Região de fronteira, despovoada em grande parte, somente mereceria um pouco
atenção quando da fundação da Colônia Militar de Foz do Iguaçu, em 1889. É
dessa época a vinda dos primeiros colonos brasileiros para a região.
Mesmo após a chamada Revolução de 1930 a situação de abandono em que se
encontrava a região permanecia praticamente inalterada para aqueles que
percorriam a região, vindos de outras paragens.
O oéste paranaense
tem dois pontos de atração do seu comercio: Guarapuava, que regula as
transações com o litoral e Foz do Iguassú, que faz o intercambio pelo rio
Paraná.
Por Guarapuava se
exporta o mate, o pinho, o gado, o porco e alguns cereais; por Foz do Iguassú,
somente mate e madeira.
Foz do Iguassú
consome grande quantidade de produtos argentinos e paraguaios, que entram no
Brasil, em sua grande maioria, pela porta larga do contrabando (FIGUEIREDO,
1937. p. 85).
A cidade [Foz do
Iguaçu] possue um porto servido por uma rampa muito bem construída, que nasce
numa extensa praia de arêia amarela. O Porto fica num remanso, onde os redemoinhos,
girando com excessiva velocidade, entravam de certo modo a atracação. Defronte
do nosso porto ha o paraguaio Porto Franco, aberto recentemente por uma
companhia de extração de madeiras.
O gerente da
companhia, senhor MATTEUDA, informou-me ter conseguido exportar 1.000 vigas
mensais.
Parece-me que o
regime de trabalho adotado na tal companhia é o da escravatura (Id. p. 86).

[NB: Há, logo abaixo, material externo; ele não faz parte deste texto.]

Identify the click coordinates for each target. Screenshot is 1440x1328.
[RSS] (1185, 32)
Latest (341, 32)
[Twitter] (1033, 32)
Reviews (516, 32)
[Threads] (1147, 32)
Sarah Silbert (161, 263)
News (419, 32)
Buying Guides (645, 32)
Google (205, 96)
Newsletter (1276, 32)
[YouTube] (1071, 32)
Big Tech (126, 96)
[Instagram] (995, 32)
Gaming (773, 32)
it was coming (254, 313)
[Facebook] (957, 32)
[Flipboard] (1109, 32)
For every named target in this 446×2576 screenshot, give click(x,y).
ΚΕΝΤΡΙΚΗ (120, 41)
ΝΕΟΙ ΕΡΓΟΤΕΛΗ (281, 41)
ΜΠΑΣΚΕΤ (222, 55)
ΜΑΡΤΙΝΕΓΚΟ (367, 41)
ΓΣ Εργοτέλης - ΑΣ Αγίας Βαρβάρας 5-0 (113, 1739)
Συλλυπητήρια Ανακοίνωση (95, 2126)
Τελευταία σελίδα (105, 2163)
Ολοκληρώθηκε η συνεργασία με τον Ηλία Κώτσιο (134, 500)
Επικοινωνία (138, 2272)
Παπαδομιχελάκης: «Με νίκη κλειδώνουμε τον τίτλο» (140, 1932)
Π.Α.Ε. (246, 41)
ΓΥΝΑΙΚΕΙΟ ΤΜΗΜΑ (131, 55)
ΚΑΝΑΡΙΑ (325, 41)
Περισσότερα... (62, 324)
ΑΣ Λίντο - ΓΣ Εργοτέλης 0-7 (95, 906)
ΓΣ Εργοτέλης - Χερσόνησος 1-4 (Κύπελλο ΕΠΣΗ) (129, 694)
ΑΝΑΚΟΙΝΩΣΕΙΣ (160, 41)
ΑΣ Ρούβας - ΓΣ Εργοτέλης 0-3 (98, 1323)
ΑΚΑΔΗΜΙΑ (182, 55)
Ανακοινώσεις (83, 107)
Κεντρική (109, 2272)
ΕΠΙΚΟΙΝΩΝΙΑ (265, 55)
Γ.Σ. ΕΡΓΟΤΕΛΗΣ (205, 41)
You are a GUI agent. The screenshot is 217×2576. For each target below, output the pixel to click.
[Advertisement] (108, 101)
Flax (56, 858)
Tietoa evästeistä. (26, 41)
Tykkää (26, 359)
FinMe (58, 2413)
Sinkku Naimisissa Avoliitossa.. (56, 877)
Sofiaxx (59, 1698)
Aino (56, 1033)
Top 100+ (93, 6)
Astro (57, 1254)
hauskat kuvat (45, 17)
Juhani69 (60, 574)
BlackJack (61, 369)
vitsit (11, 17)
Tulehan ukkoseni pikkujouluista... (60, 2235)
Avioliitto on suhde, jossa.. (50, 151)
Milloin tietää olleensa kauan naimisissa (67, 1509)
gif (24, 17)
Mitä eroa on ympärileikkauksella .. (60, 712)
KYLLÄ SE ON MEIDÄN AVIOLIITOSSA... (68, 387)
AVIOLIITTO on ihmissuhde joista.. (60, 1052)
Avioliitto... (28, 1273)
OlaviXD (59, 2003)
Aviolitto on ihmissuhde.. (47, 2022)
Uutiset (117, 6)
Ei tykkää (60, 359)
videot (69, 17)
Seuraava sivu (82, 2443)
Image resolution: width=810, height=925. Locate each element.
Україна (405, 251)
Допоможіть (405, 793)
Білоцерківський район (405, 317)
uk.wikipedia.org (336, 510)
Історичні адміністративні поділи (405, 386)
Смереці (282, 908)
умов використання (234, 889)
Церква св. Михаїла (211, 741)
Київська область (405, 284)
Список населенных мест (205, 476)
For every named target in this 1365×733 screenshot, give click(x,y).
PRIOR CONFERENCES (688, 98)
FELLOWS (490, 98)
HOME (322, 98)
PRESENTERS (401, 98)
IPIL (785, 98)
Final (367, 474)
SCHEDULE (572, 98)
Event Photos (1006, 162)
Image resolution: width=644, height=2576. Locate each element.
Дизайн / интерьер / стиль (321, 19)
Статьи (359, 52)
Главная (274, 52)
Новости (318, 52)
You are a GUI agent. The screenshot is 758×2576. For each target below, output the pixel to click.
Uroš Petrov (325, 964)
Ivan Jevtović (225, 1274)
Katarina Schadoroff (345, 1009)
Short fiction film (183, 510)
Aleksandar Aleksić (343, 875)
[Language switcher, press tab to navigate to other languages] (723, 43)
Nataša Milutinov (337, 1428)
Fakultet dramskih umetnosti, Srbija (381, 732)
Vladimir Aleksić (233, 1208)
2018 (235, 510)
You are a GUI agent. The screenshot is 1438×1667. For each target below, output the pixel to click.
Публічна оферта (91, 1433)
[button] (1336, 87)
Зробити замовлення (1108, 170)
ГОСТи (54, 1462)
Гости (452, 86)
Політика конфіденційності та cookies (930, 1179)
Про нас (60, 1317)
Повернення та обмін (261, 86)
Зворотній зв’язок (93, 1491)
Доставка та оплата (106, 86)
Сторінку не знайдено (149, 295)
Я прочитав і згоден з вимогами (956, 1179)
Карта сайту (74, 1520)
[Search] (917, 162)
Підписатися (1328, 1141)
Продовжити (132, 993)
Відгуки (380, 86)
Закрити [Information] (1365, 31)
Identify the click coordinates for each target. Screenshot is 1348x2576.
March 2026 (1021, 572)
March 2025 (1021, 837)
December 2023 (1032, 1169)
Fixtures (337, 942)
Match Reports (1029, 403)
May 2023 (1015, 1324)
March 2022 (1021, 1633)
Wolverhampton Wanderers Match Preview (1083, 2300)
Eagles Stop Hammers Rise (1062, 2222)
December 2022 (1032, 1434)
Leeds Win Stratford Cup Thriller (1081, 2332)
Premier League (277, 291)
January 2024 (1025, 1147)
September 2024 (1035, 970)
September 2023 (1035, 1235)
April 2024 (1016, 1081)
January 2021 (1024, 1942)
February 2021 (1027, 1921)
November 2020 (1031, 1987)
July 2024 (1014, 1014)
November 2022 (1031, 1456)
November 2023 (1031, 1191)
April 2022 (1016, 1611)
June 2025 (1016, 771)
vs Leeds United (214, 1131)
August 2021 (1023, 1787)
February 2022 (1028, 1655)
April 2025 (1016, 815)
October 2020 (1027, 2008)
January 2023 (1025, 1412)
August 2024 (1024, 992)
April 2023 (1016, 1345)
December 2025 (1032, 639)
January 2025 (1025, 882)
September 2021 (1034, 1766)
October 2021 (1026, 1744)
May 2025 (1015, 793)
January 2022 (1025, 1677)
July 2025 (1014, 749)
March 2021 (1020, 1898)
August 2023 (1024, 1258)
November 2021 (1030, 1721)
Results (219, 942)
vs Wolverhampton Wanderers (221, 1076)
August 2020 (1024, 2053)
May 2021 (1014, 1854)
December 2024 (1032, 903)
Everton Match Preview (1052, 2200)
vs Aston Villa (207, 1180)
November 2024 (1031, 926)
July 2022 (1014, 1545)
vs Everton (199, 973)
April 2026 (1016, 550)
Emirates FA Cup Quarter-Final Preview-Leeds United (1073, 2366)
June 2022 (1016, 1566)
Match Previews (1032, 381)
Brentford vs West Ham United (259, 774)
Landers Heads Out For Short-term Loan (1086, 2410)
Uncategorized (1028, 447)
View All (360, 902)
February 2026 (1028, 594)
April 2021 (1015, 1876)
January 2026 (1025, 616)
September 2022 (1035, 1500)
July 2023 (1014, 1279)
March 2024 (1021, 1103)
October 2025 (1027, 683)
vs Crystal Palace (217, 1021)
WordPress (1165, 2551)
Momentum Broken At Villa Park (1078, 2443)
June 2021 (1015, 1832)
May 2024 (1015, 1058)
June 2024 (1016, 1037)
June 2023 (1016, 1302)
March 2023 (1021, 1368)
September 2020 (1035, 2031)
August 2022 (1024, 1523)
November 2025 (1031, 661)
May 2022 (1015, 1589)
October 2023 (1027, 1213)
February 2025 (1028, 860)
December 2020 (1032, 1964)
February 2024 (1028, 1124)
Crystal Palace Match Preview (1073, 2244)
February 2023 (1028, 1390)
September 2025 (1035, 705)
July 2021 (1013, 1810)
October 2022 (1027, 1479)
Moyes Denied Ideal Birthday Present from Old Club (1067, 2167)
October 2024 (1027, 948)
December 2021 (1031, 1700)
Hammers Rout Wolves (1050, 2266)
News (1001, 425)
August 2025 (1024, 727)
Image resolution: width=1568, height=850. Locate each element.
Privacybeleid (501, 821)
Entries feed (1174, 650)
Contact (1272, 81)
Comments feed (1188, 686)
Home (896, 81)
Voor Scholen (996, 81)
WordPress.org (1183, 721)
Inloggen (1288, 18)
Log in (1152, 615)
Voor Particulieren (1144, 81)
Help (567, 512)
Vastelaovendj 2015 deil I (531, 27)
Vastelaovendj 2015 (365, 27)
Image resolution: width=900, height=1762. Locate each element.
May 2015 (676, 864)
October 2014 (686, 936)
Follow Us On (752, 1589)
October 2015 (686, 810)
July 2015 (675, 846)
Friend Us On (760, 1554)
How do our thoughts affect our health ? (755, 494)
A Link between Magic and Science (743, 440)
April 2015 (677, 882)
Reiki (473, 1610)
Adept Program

Não se pode negar que a passagem da famosa Coluna
Prestes em terras paranaenses, em 1924/25, serviu como um alerta aos governos
paranaense e brasileiro, a partir do momento em que a imprensa escrita começou
a denunciar o estado de abandono em que se encontrava toda a região.
Entretanto, somente com a Revolução de
1930, é que a Região Oeste começou a ser o alvo da atenção do governo federal. Aconteceu
quando Getúlio Vargas iniciou o seu programa político-ocupacional denominado Marcha para o Oeste, com a consequente
nacionalização da região, através de um povoamento mais organizado e cassação
das concessões de terras antes em mãos argentinas e paraguaias.
Nessas marchas e
contramarchas, permaneceu o rio Paraná como o suporte logístico de maior
importância. Desde o último quartel do século XIX suas margens estavam em
constante agitação com o surgimento de mais de duas dezenas de portos. Os
núcleos de povoamento que foram aparecendo no interior dependiam quase que
exclusivamente do rio Paraná para a sua sobrevivência. Criou-se entre a
população oestina e o rio Paraná um relacionamento cultural extremamente forte
e duradouro.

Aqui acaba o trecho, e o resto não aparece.